→ **Exercise instructions**
Output exactly the lines that come between the start of the material and the line containing "Fälligkeit der Sozialversicherungsbeiträge", both ends included, with the pictures omitted.

→ **Excerpted data**

[Start of section]

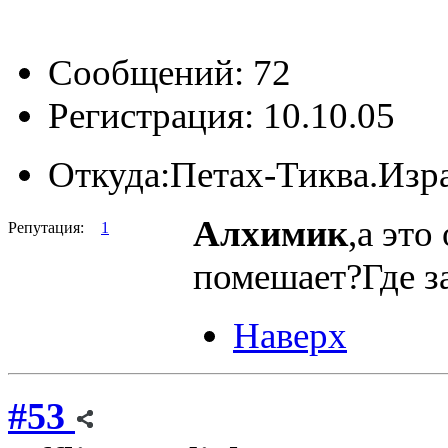
Сообщений: 72
Регистрация: 10.10.05
Откуда:
Петах-Тиква.Изр
Алxимик
,а это
Репутация:
1
помешает?Где з
Наверх
#53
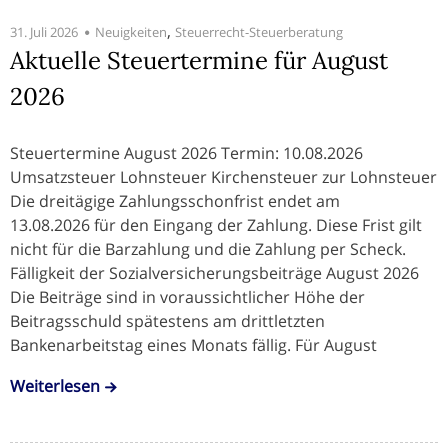
,
31. Juli 2026
Neuigkeiten
Steuerrecht-Steuerberatung
Aktuelle Steuertermine für August
2026
Steuertermine August 2026 Termin: 10.08.2026
Umsatzsteuer Lohnsteuer Kirchensteuer zur Lohnsteuer
Die dreitägige Zahlungsschonfrist endet am
13.08.2026 für den Eingang der Zahlung. Diese Frist gilt
nicht für die Barzahlung und die Zahlung per Scheck.
Fälligkeit der Sozialversicherungsbeiträge August 2026
Die Beiträge sind in voraussichtlicher Höhe der
Beitragsschuld spätestens am drittletzten
Bankenarbeitstag eines Monats fällig. Für August
Weiterlesen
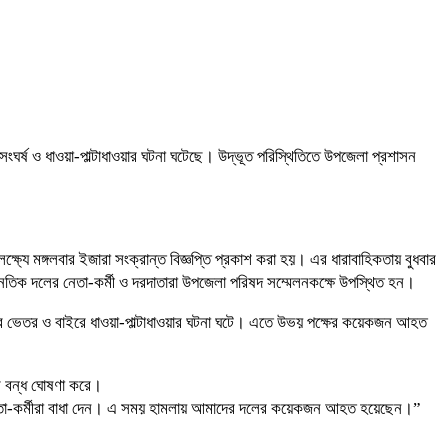
ংঘর্ষ ও ধাওয়া-পাল্টাধাওয়ার ঘটনা ঘটেছে। উদ্ভূত পরিস্থিতিতে উপজেলা প্রশাসন
ষ্যে মঙ্গলবার ইজারা সংক্রান্ত বিজ্ঞপ্তি প্রকাশ করা হয়। এর ধারাবাহিকতায় বুধবার
াজনৈতিক দলের নেতা-কর্মী ও দরদাতারা উপজেলা পরিষদ সম্মেলনকক্ষে উপস্থিত হন।
কক্ষের ভেতর ও বাইরে ধাওয়া-পাল্টাধাওয়ার ঘটনা ঘটে। এতে উভয় পক্ষের কয়েকজন আহত
ে বন্ধ ঘোষণা করে।
ের নেতা-কর্মীরা বাধা দেন। এ সময় হামলায় আমাদের দলের কয়েকজন আহত হয়েছেন।”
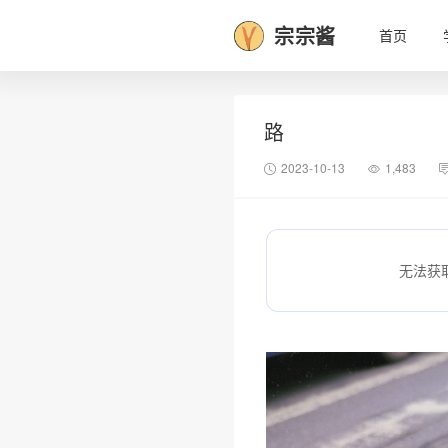
宗宗酱
首页
路
2023-10-13
1,483
无法获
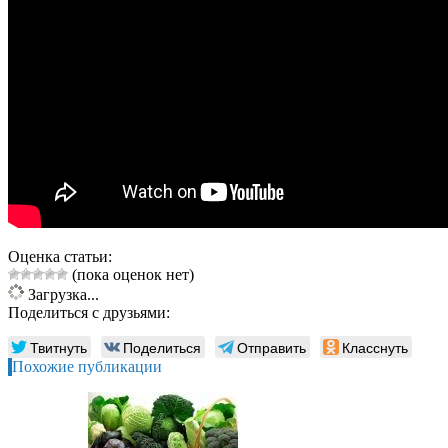
Оценка статьи:
(пока оценок нет)
Загрузка...
Поделиться с друзьями:
Твитнуть
Поделиться
Отправить
Класснуть
Похожие публикации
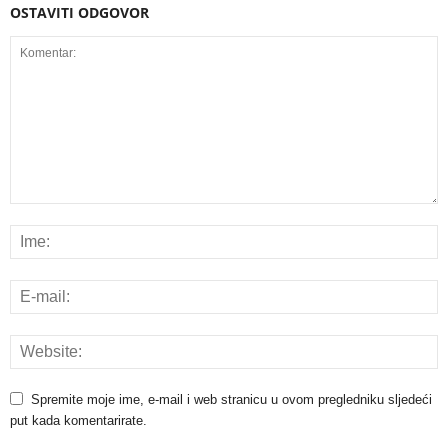
OSTAVITI ODGOVOR
Spremite moje ime, e-mail i web stranicu u ovom pregledniku sljedeći
put kada komentarirate.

[End of section]

→ **Answer box**
Сообщений: 72
Регистрация: 10.10.05
Откуда:
Петах-Тиква.Изр
Алxимик
,а это
Репутация:
1
помешает?Где з
Наверх
#53
,
31. Juli 2026
Neuigkeiten
Steuerrecht-Steuerberatung
Aktuelle Steuertermine für August
2026
Steuertermine August 2026 Termin: 10.08.2026
Umsatzsteuer Lohnsteuer Kirchensteuer zur Lohnsteuer
Die dreitägige Zahlungsschonfrist endet am
13.08.2026 für den Eingang der Zahlung. Diese Frist gilt
nicht für die Barzahlung und die Zahlung per Scheck.
Fälligkeit der Sozialversicherungsbeiträge August 2026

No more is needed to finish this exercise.